An essay written originlly for my Quaker Area Meeting newsletter, and adapted for my monthly column in my local newspaper, The Bristol Post. It is based on what we heard and witnessed at the recent  Quaker Yearly Meeting.

Our Privilege and Power.

None of us is aware of all our privileges. We regard many of them as normal and unexceptional. When did we last go really hungry? Have we had to get supplies from a food bank? Have we ever been stopped and searched? Are there plenty of books in our house? Must we book special facilities before we can take a train journey?

As we exercise our privileges we unwittingly use the power they give us to degrade further the life of the unprivileged, or to ravage the Earth.

Unrealised privilege and unwitting power over our less privileged compatriots occurs here in Britain, especially due to our class structure and our racism, sexism, ageism, etc. etc. but even worse is the way we as a country use our national power to exploit and degrade the world. We produce most of the pollution which causes climate change; poorer countries which produce little pollution suffer the most.

We are inclined to feel complacent about the measures we have taken, and to dismiss environmentalists’ exhortations as unrealistic. Is it enough to pay our taxes and to give a bit to poor and homeless people? Is it enough to point out that others give much less?

Each or us is somewhere along a scale which stretches from extreme profligacy to amazing sustainability. Rather than relax into complacency, or to give up as impossible the demands that we greatly change our life-style, a suggestion is that we might take regular, comparatively small steps in the right direction. So for example one could aim to make some small effort every week, and some major change less often. Ensuring one’s electricity was all from sustainable sources would be a fairly easy first step. If giving up one’s car was too much to consider, maybe downsizing to a small electric car might be a solution. Also we might offer lifts to others who do not have the privilege of their own transport. And we might vote for a Party which promises to subsidise buses more, aware that this might entail higher taxes. If one already has no car one would think of some other way one could alleviate the effects of other privileges. Like not flying. Or maybe to cut one’s overseas holidays to only one a year.
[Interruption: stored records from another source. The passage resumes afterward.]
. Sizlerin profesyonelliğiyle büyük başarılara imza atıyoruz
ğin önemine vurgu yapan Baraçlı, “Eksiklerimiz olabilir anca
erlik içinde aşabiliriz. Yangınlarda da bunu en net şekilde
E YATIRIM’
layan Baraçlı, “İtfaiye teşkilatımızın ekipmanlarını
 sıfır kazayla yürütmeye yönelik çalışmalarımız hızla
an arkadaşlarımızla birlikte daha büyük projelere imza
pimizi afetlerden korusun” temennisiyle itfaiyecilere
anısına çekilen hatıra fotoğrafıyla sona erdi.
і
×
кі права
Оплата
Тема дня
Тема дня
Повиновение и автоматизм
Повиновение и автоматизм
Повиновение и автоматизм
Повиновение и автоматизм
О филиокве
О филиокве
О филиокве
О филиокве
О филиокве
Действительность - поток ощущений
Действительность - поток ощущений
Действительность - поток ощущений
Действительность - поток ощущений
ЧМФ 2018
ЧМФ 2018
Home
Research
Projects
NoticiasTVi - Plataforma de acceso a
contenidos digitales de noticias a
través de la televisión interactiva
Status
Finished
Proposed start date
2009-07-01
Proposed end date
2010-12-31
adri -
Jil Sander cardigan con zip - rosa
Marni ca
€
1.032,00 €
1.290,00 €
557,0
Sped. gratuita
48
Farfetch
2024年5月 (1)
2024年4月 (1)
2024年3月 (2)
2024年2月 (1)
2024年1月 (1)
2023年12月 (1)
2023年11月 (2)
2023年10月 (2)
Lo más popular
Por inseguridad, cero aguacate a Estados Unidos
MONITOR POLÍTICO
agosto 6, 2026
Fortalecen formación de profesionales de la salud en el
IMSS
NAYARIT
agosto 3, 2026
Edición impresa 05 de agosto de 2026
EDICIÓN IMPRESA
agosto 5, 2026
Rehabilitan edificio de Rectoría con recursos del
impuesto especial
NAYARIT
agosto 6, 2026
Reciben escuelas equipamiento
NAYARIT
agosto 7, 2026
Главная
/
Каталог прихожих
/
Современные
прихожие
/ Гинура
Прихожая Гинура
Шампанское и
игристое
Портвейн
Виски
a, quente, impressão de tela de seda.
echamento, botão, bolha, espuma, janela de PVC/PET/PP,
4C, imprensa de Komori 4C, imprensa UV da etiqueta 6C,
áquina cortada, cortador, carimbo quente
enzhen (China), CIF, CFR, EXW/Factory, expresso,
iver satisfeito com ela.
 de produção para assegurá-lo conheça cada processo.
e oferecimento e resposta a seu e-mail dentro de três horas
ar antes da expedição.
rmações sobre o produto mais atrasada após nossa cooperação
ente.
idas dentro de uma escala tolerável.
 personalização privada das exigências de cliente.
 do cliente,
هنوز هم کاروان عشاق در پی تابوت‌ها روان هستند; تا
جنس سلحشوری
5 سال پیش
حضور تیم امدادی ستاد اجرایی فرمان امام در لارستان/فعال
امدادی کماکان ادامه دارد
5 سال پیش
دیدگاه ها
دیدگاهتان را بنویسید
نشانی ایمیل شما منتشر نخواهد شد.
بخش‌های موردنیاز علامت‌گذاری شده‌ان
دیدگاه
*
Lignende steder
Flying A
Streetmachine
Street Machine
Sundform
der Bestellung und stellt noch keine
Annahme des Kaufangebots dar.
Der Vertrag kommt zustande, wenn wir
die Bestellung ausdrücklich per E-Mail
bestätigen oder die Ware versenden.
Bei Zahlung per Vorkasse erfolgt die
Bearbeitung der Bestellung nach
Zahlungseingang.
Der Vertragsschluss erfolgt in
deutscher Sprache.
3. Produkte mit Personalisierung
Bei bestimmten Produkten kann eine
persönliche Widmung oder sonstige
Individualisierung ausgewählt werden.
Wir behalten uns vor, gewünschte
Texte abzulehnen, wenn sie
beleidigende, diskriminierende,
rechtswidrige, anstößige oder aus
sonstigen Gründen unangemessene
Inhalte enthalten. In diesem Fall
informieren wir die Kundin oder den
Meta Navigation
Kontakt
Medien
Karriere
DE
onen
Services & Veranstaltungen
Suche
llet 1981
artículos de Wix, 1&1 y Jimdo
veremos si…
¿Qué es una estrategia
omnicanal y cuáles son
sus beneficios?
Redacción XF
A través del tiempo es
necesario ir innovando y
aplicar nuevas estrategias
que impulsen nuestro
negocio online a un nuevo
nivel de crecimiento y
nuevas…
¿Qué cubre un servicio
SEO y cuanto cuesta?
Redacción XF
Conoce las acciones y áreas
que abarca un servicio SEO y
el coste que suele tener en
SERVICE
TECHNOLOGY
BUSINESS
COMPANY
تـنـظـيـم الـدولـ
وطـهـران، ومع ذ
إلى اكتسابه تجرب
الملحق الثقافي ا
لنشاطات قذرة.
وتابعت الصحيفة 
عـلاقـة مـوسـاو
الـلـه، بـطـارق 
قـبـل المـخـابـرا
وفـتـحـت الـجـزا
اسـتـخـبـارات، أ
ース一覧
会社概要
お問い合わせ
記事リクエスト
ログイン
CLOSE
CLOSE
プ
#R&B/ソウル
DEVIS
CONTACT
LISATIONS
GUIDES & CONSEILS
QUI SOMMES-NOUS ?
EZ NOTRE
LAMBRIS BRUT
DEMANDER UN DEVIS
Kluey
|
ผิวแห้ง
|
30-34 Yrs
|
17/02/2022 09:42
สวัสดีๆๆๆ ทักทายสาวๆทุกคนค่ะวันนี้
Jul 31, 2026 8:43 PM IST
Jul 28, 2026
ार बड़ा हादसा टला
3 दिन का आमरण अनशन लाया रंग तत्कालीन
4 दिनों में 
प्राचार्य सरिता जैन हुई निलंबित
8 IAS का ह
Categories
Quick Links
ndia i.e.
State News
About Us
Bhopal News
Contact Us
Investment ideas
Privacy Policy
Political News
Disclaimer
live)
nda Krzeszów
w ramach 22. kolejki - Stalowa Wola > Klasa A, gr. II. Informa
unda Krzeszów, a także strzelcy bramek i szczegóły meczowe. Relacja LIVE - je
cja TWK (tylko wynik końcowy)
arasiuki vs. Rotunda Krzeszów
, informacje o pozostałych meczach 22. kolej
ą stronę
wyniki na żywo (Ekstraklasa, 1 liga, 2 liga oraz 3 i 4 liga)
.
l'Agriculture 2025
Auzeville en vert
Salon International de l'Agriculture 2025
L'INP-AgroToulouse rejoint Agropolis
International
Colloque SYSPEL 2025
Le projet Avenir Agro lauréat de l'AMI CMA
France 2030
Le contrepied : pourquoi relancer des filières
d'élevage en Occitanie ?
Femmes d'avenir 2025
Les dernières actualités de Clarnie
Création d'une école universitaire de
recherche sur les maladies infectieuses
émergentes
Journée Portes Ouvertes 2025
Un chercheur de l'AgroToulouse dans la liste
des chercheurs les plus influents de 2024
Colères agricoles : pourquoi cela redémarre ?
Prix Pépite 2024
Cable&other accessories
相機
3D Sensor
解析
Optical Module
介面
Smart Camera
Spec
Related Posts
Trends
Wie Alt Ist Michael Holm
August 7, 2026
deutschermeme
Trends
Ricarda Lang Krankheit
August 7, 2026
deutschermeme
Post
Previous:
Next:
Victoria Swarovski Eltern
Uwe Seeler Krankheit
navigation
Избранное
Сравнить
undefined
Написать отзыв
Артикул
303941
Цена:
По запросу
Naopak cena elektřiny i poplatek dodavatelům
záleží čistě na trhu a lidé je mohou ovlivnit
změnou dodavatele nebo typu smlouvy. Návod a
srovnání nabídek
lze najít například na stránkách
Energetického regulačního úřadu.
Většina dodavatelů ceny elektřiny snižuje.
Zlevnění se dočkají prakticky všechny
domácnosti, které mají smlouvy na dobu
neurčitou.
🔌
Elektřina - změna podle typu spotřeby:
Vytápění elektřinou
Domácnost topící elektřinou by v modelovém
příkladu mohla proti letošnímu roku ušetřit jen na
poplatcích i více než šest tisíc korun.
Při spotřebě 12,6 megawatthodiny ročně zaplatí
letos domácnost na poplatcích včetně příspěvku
Adopting a more sustainable life style is easy compared with recognising and dealing with social privileges of which we are currently unaware, and then responding adequately. It is not sufficient to not discriminate against people less privileged than oneself. One must recognise and seek to alleviate the suffering they have experienced. We need not, perhaps cannot cast off our privilege, but we can try to alleviate its ill-effects.